Print the complete set of entries exactly.

Start of DATASET EXCERPTS

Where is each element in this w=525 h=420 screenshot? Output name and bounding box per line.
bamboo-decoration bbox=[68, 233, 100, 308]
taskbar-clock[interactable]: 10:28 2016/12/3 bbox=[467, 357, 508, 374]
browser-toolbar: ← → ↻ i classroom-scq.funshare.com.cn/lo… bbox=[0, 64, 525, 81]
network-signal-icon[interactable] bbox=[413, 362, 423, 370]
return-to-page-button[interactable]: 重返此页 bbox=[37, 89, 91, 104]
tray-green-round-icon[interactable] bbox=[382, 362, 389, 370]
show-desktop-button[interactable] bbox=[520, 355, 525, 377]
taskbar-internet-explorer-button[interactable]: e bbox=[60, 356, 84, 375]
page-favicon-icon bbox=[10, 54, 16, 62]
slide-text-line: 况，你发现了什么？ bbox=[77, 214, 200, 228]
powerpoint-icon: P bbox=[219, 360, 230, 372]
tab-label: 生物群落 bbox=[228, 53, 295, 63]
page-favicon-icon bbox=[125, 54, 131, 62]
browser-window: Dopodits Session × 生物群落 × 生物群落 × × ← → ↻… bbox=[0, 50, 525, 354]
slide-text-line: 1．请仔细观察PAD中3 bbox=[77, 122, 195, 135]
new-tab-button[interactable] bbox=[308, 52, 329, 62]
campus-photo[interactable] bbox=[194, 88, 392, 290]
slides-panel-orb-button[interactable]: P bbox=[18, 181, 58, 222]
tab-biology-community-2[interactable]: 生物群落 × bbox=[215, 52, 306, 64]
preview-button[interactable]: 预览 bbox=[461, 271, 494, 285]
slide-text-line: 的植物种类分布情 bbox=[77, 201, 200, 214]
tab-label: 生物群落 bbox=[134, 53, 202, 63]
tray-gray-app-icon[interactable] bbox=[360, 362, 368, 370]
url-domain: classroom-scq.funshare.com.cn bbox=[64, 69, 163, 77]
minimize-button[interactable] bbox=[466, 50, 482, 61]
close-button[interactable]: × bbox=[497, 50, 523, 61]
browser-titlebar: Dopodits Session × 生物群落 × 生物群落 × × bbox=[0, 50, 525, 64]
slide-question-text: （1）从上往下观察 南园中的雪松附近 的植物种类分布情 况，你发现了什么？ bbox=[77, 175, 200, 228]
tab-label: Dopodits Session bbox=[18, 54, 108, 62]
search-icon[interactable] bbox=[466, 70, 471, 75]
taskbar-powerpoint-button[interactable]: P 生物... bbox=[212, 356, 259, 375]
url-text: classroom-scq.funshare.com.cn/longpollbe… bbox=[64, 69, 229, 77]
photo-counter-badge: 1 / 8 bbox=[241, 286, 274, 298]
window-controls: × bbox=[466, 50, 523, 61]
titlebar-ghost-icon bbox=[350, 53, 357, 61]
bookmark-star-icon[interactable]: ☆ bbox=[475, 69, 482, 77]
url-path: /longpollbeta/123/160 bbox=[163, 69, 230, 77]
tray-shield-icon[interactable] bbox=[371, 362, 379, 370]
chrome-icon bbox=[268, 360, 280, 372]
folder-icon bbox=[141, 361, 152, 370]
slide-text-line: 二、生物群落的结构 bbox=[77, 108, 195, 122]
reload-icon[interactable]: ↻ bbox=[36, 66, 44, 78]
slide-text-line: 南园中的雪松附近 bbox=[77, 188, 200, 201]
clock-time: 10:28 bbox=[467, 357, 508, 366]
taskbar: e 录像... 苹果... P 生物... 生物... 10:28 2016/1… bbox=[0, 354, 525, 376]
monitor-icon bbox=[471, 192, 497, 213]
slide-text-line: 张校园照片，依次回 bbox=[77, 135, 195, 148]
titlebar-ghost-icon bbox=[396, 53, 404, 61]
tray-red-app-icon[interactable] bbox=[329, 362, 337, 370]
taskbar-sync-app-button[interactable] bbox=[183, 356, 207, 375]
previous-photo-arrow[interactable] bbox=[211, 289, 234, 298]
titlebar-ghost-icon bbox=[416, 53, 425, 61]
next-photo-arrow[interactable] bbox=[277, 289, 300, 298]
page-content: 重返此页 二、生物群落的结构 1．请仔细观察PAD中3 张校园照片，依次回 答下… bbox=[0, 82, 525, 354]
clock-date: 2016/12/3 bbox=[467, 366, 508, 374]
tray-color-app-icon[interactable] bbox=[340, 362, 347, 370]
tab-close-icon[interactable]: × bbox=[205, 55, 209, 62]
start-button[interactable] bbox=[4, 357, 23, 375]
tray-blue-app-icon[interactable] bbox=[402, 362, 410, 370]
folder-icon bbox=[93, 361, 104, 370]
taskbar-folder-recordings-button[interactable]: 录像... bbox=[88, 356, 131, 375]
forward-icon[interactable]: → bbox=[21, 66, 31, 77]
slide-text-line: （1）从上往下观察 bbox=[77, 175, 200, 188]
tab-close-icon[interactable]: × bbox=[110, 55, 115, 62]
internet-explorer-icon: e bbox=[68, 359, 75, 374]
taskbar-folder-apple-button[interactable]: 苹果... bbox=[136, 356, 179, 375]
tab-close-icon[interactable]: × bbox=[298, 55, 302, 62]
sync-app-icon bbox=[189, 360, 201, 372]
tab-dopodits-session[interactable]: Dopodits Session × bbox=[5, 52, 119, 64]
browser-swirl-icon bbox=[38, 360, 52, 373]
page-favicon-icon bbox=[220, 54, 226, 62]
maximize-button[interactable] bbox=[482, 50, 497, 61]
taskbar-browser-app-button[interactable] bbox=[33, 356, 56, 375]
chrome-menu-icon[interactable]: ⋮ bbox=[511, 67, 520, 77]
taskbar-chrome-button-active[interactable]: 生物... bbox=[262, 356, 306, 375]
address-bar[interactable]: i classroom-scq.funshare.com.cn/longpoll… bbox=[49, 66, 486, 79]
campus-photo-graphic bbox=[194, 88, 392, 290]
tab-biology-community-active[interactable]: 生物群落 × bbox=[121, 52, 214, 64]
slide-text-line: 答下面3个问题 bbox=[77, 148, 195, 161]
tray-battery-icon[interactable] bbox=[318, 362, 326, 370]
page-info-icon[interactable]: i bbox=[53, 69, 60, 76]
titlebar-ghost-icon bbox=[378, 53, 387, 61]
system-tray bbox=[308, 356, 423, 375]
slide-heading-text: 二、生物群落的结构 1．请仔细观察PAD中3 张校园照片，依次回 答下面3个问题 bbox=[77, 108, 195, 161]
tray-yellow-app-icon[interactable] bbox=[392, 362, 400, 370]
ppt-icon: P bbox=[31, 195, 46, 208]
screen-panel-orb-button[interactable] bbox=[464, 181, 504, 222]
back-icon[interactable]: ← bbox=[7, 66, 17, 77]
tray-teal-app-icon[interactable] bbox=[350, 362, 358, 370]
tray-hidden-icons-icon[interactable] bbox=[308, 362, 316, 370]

End of DATASET EXCERPTS

* RESULT OF THE EXERCISE:
Where is each element in this w=525 h=420 screenshot? Output name and bounding box per line.
bamboo-decoration bbox=[68, 233, 100, 308]
taskbar-clock[interactable]: 10:28 2016/12/3 bbox=[467, 357, 508, 374]
browser-toolbar: ← → ↻ i classroom-scq.funshare.com.cn/lo… bbox=[0, 64, 525, 81]
network-signal-icon[interactable] bbox=[413, 362, 423, 370]
return-to-page-button[interactable]: 重返此页 bbox=[37, 89, 91, 104]
tray-green-round-icon[interactable] bbox=[382, 362, 389, 370]
show-desktop-button[interactable] bbox=[520, 355, 525, 377]
taskbar-internet-explorer-button[interactable]: e bbox=[60, 356, 84, 375]
page-favicon-icon bbox=[10, 54, 16, 62]
slide-text-line: 况，你发现了什么？ bbox=[77, 214, 200, 228]
powerpoint-icon: P bbox=[219, 360, 230, 372]
tab-label: 生物群落 bbox=[228, 53, 295, 63]
page-favicon-icon bbox=[125, 54, 131, 62]
browser-window: Dopodits Session × 生物群落 × 生物群落 × × ← → ↻… bbox=[0, 50, 525, 354]
slide-text-line: 1．请仔细观察PAD中3 bbox=[77, 122, 195, 135]
new-tab-button[interactable] bbox=[308, 52, 329, 62]
campus-photo[interactable] bbox=[194, 88, 392, 290]
slides-panel-orb-button[interactable]: P bbox=[18, 181, 58, 222]
tab-biology-community-2[interactable]: 生物群落 × bbox=[215, 52, 306, 64]
preview-button[interactable]: 预览 bbox=[461, 271, 494, 285]
slide-text-line: 的植物种类分布情 bbox=[77, 201, 200, 214]
tab-label: 生物群落 bbox=[134, 53, 202, 63]
tray-gray-app-icon[interactable] bbox=[360, 362, 368, 370]
url-domain: classroom-scq.funshare.com.cn bbox=[64, 69, 163, 77]
minimize-button[interactable] bbox=[466, 50, 482, 61]
close-button[interactable]: × bbox=[497, 50, 523, 61]
browser-titlebar: Dopodits Session × 生物群落 × 生物群落 × × bbox=[0, 50, 525, 64]
slide-question-text: （1）从上往下观察 南园中的雪松附近 的植物种类分布情 况，你发现了什么？ bbox=[77, 175, 200, 228]
tab-label: Dopodits Session bbox=[18, 54, 108, 62]
search-icon[interactable] bbox=[466, 70, 471, 75]
taskbar-powerpoint-button[interactable]: P 生物... bbox=[212, 356, 259, 375]
url-text: classroom-scq.funshare.com.cn/longpollbe… bbox=[64, 69, 229, 77]
photo-counter-badge: 1 / 8 bbox=[241, 286, 274, 298]
window-controls: × bbox=[466, 50, 523, 61]
titlebar-ghost-icon bbox=[350, 53, 357, 61]
bookmark-star-icon[interactable]: ☆ bbox=[475, 69, 482, 77]
url-path: /longpollbeta/123/160 bbox=[163, 69, 230, 77]
tray-shield-icon[interactable] bbox=[371, 362, 379, 370]
chrome-icon bbox=[268, 360, 280, 372]
folder-icon bbox=[141, 361, 152, 370]
slide-text-line: 二、生物群落的结构 bbox=[77, 108, 195, 122]
reload-icon[interactable]: ↻ bbox=[36, 66, 44, 78]
slide-text-line: 南园中的雪松附近 bbox=[77, 188, 200, 201]
clock-time: 10:28 bbox=[467, 357, 508, 366]
taskbar: e 录像... 苹果... P 生物... 生物... 10:28 2016/1… bbox=[0, 354, 525, 376]
monitor-icon bbox=[471, 192, 497, 213]
slide-text-line: 张校园照片，依次回 bbox=[77, 135, 195, 148]
titlebar-ghost-icon bbox=[396, 53, 404, 61]
tray-red-app-icon[interactable] bbox=[329, 362, 337, 370]
taskbar-sync-app-button[interactable] bbox=[183, 356, 207, 375]
previous-photo-arrow[interactable] bbox=[211, 289, 234, 298]
titlebar-ghost-icon bbox=[416, 53, 425, 61]
next-photo-arrow[interactable] bbox=[277, 289, 300, 298]
page-content: 重返此页 二、生物群落的结构 1．请仔细观察PAD中3 张校园照片，依次回 答下… bbox=[0, 82, 525, 354]
clock-date: 2016/12/3 bbox=[467, 366, 508, 374]
tray-color-app-icon[interactable] bbox=[340, 362, 347, 370]
tab-close-icon[interactable]: × bbox=[205, 55, 209, 62]
start-button[interactable] bbox=[4, 357, 23, 375]
tray-blue-app-icon[interactable] bbox=[402, 362, 410, 370]
folder-icon bbox=[93, 361, 104, 370]
taskbar-folder-recordings-button[interactable]: 录像... bbox=[88, 356, 131, 375]
forward-icon[interactable]: → bbox=[21, 66, 31, 77]
slide-text-line: （1）从上往下观察 bbox=[77, 175, 200, 188]
tab-close-icon[interactable]: × bbox=[110, 55, 115, 62]
internet-explorer-icon: e bbox=[68, 359, 75, 374]
taskbar-folder-apple-button[interactable]: 苹果... bbox=[136, 356, 179, 375]
tab-close-icon[interactable]: × bbox=[298, 55, 302, 62]
sync-app-icon bbox=[189, 360, 201, 372]
tab-dopodits-session[interactable]: Dopodits Session × bbox=[5, 52, 119, 64]
browser-swirl-icon bbox=[38, 360, 52, 373]
page-favicon-icon bbox=[220, 54, 226, 62]
maximize-button[interactable] bbox=[482, 50, 497, 61]
taskbar-browser-app-button[interactable] bbox=[33, 356, 56, 375]
chrome-menu-icon[interactable]: ⋮ bbox=[511, 67, 520, 77]
taskbar-chrome-button-active[interactable]: 生物... bbox=[262, 356, 306, 375]
address-bar[interactable]: i classroom-scq.funshare.com.cn/longpoll… bbox=[49, 66, 486, 79]
campus-photo-graphic bbox=[194, 88, 392, 290]
tab-biology-community-active[interactable]: 生物群落 × bbox=[121, 52, 214, 64]
slide-text-line: 答下面3个问题 bbox=[77, 148, 195, 161]
tray-battery-icon[interactable] bbox=[318, 362, 326, 370]
page-info-icon[interactable]: i bbox=[53, 69, 60, 76]
titlebar-ghost-icon bbox=[378, 53, 387, 61]
system-tray bbox=[308, 356, 423, 375]
slide-heading-text: 二、生物群落的结构 1．请仔细观察PAD中3 张校园照片，依次回 答下面3个问题 bbox=[77, 108, 195, 161]
tray-yellow-app-icon[interactable] bbox=[392, 362, 400, 370]
ppt-icon: P bbox=[31, 195, 46, 208]
screen-panel-orb-button[interactable] bbox=[464, 181, 504, 222]
back-icon[interactable]: ← bbox=[7, 66, 17, 77]
tray-teal-app-icon[interactable] bbox=[350, 362, 358, 370]
tray-hidden-icons-icon[interactable] bbox=[308, 362, 316, 370]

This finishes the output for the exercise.